Inform people in other areas if you plan to explore wild beaches. Observe the beach as well as the water. Large waves can be good but stay away from rocky areas since you can get slammed by the current. Winds can mean larger and stronger currents. Find out about the current tide as well as the presence of drop offs.
The tide can change depending on the season, time of day or weather. People are recommended to stay out of the water before it gets dark. Snorkelers, surfers and scuba divers should always enter the water in pairs. Children should always be supervised by an adult. Heed warning signs and watch out for the presence of other marine species like seals, crabs, jellyfish and sharks.
Water and Forest Safety
Kauai safety guidelines cover all types of terrain and bodies. Rip currents are currents of water channelled away from the beach. Waves breaking over sandbars and shallow reefs with deeper channels without breaking waves are signs of a rip current. Conserve energy and don’t fight if you find yourself in one. Call for help and go with the flow instead. Most currents will release you offshore after some time.

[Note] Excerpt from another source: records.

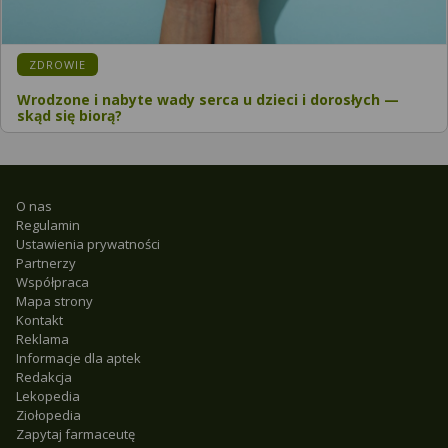
ZDROWIE
Wrodzone i nabyte wady serca u dzieci i dorosłych —
skąd się biorą?
O nas
Regulamin
Ustawienia prywatności
Partnerzy
Współpraca
Mapa strony
Kontakt
Reklama
Informacje dla aptek
Redakcja
Lekopedia
Ziołopedia
Zapytaj farmaceutę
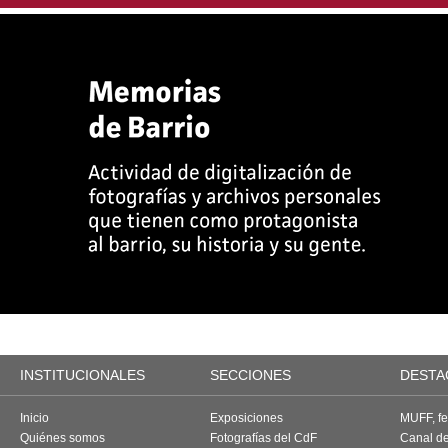
INSTITUCIONALES
SECCIONES
DESTA
Inicio
Exposiciones
MUFF, fes
Quiénes somos
Fotografías del CdF
Canal d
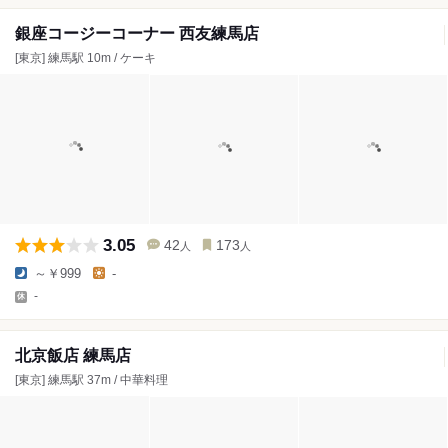
銀座コージーコーナー 西友練馬店
[東京] 練馬駅 10m / ケーキ
3.05
42
173
人
人
～￥999
-
-
北京飯店 練馬店
[東京] 練馬駅 37m / 中華料理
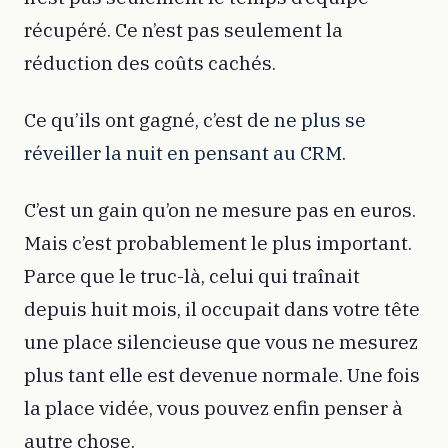
récupéré. Ce n’est pas seulement la
réduction des coûts cachés.
Ce qu’ils ont gagné, c’est de
ne plus se
réveiller la nuit en pensant au CRM
.
C’est un gain qu’on ne mesure pas en euros.
Mais c’est probablement le plus important.
Parce que le truc-là, celui qui traînait
depuis huit mois, il occupait dans votre tête
une place silencieuse que vous ne mesurez
plus tant elle est devenue normale. Une fois
la place vidée, vous pouvez enfin penser à
autre chose.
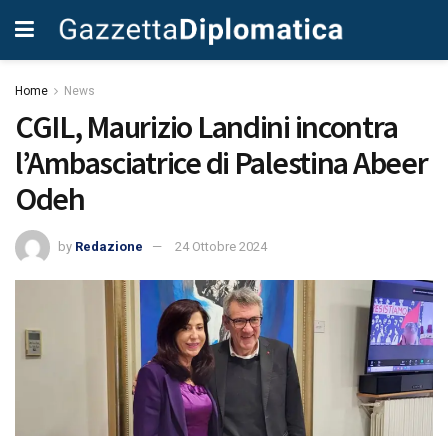
Home
News
CGIL, Maurizio Landini incontra
l’Ambasciatrice di Palestina Abeer
Odeh
by
Redazione
24 Ottobre 2024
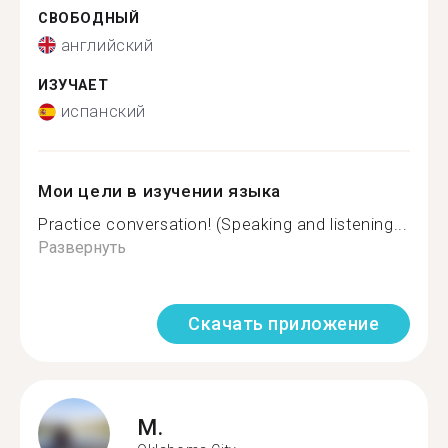
СВОБОДНЫЙ
английский
ИЗУЧАЕТ
испанский
Мои цели в изучении языка
Practice conversation! (Speaking and listening...
Развернуть
Скачать приложение
M.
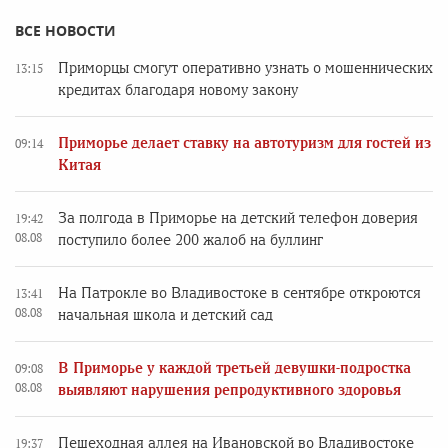
ВСЕ НОВОСТИ
Приморцы смогут оперативно узнать о мошеннических
13:15
кредитах благодаря новому закону
Приморье делает ставку на автотуризм для гостей из
09:14
Китая
За полгода в Приморье на детский телефон доверия
19:42
08.08
поступило более 200 жалоб на буллинг
На Патрокле во Владивостоке в сентябре откроются
13:41
08.08
начальная школа и детский сад
В Приморье у каждой третьей девушки-подростка
09:08
08.08
выявляют нарушения репродуктивного здоровья
Пешеходная аллея на Ивановской во Владивостоке
19:37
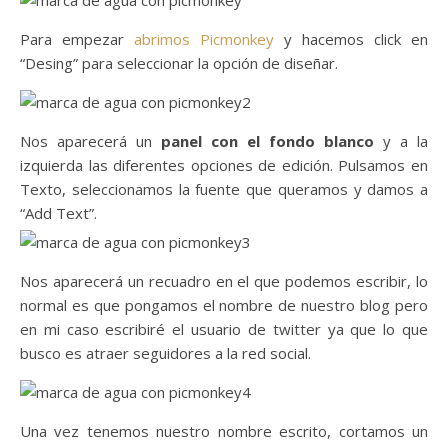
Para empezar
abrimos Picmonkey
y hacemos click en
“Desing” para seleccionar la opción de diseñar.
Nos aparecerá un
panel con el fondo blanco
y a la
izquierda las diferentes opciones de edición. Pulsamos en
Texto, seleccionamos la fuente que queramos y damos a
“Add Text”.
Nos aparecerá un recuadro en el que podemos escribir, lo
normal es que pongamos el nombre de nuestro blog pero
en mi caso escribiré el usuario de twitter ya que lo que
busco es atraer seguidores a la red social.
Una vez tenemos nuestro nombre escrito, cortamos un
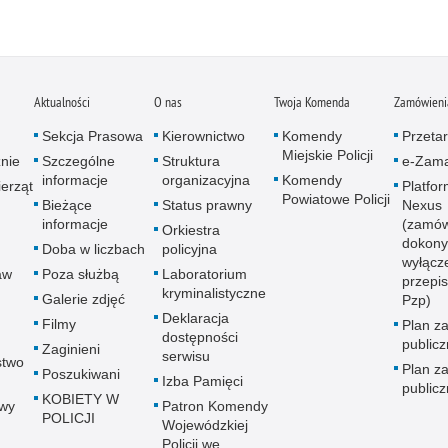
Aktualności
O nas
Twoja Komenda
Zamówienia
Sekcja Prasowa
Kierownictwo
Komendy
Przetar
Miejskie Policji
znie
Szczególne
Struktura
e-Zama
informacje
organizacyjna
Komendy
erząt
Platfo
Powiatowe Policji
Bieżące
Status prawny
Nexus
informacje
(zamów
Orkiestra
dokony
Doba w liczbach
policyjna
wyłącz
aw
Poza służbą
Laboratorium
przepi
kryminalistyczne
Galerie zdjęć
Pzp)
Deklaracja
Filmy
Plan z
dostępności
public
Zaginieni
serwisu
stwo
Plan z
Poszukiwani
Izba Pamięci
public
KOBIETY W
wy
Patron Komendy
POLICJI
Wojewódzkiej
Policji we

Bring insect repellents when hiking as well as a water jug. You can get leptospirosis by drinking from infected streams and ponds. Wild animals and poisonous plants can lead to emergency situations so always stay on the trail and follow hiking rules and tips.
It is recommended that you go in groups or in pairs to stay away from danger and potential threats. Kauai safety and health personnel are available in most state parks and tourist spots.